* [ASSIGNMENT]
Find the line containing "la investigación que lleva adelante un viejo" in the records below. Copy exactly that line and each one after it, ending at the line containing "Juan Felipe Orozco, Colombia, 2023, 110’", and nothing more.
[[ ENTRIES SHOWN open ]]
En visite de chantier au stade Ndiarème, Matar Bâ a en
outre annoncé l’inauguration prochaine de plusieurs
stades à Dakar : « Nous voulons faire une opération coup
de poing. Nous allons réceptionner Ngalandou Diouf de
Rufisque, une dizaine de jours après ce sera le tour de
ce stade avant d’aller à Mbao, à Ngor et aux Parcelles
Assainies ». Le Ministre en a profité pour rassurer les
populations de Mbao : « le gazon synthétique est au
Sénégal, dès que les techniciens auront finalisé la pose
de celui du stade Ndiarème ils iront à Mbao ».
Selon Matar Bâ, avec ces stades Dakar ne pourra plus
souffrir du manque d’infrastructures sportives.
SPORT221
[[ ENTRIES SHOWN closed ]]
[[ ENTRIES SHOWN open ]]
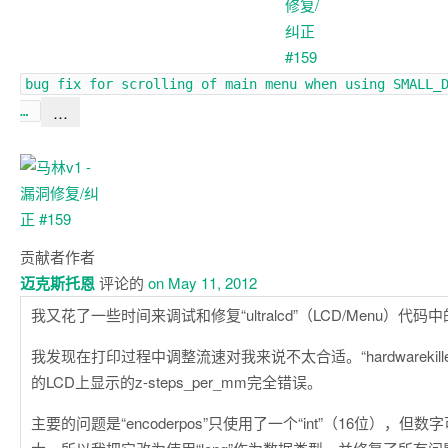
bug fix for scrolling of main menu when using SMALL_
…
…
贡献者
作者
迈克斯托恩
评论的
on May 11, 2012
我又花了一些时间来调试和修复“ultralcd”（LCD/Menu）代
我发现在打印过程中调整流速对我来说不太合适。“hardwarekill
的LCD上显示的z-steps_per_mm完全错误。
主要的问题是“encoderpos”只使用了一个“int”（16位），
[[ ENTRIES SHOWN closed ]]
[[ ENTRIES SHOWN open ]]
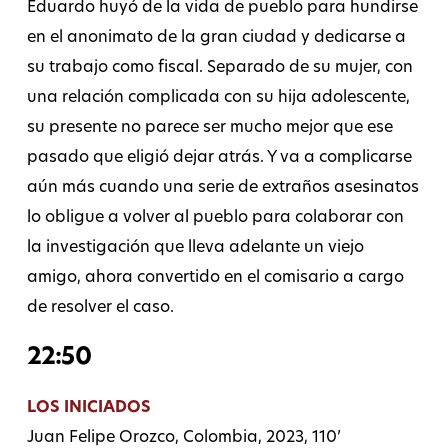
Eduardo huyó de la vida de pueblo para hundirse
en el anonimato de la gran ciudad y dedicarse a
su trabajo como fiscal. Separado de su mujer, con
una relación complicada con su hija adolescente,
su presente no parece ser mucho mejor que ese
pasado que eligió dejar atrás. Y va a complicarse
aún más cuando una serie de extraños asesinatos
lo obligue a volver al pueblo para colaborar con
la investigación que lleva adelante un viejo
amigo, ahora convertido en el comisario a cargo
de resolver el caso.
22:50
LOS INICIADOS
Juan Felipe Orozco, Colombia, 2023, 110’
[[ ENTRIES SHOWN closed ]]
* [TASK RESPONSE]
la investigación que lleva adelante un viejo
amigo, ahora convertido en el comisario a cargo
de resolver el caso.
22:50
LOS INICIADOS
Juan Felipe Orozco, Colombia, 2023, 110’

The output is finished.